Current research of the Shen Laboratory at the Rutgers Cancer Institute of New Jersey focuses the mechanisms by which genomic instability is provoked during tumorigenesis. Using a BRCA2 interacting protein BCCIP and its associated protein network as the platform, we investigate the roles of mammalian homologous recombination (HR) in error-less DNA repair, replication fidelity, and precise mitotic cell division.
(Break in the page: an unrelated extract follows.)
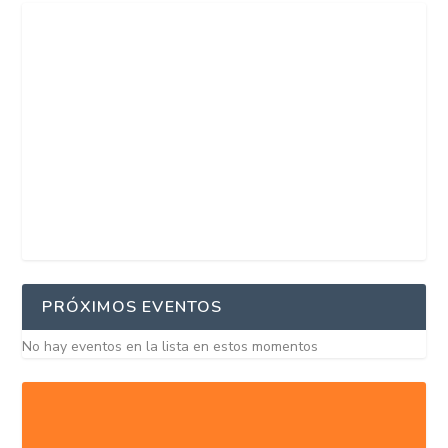
PRÓXIMOS EVENTOS
No hay eventos en la lista en estos momentos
Genomic Instability Provoked by Replication Stress
A form of metaphase chromosome abnormalities is sister chromatid union/fusion (SCU), which can subsequently seen as anaphase bridges and contribute to a cancer genomic signature called Breakage-Fusion-Bridge (BFB). Our study found that a partial loss of BCCIP can cause excessive structural chromatid instability including SCU, indicating a mis-repair of collapsed replication forks (PLoS Genomic 2011). We are now interested in further understanding of how BCCIP and HR pathway suppress SCU and the subsequent BFB.
Mitosis and Genomic Instability
In addition to suppressing anaphase bridges and chromatid alterations that consequentially cause mitotic abnormalities, BCCIP can modulate microtubule and mitotic spindle structure directly. BCCIP deficient cells have fragmented spindle poles and dis-orientated spindles (Oncogene 2017). We are interested in how BCCIP ensures mitotic fidelity through the concurrent regulations of microtubule dynamics and the chromosome integrity at mitosis.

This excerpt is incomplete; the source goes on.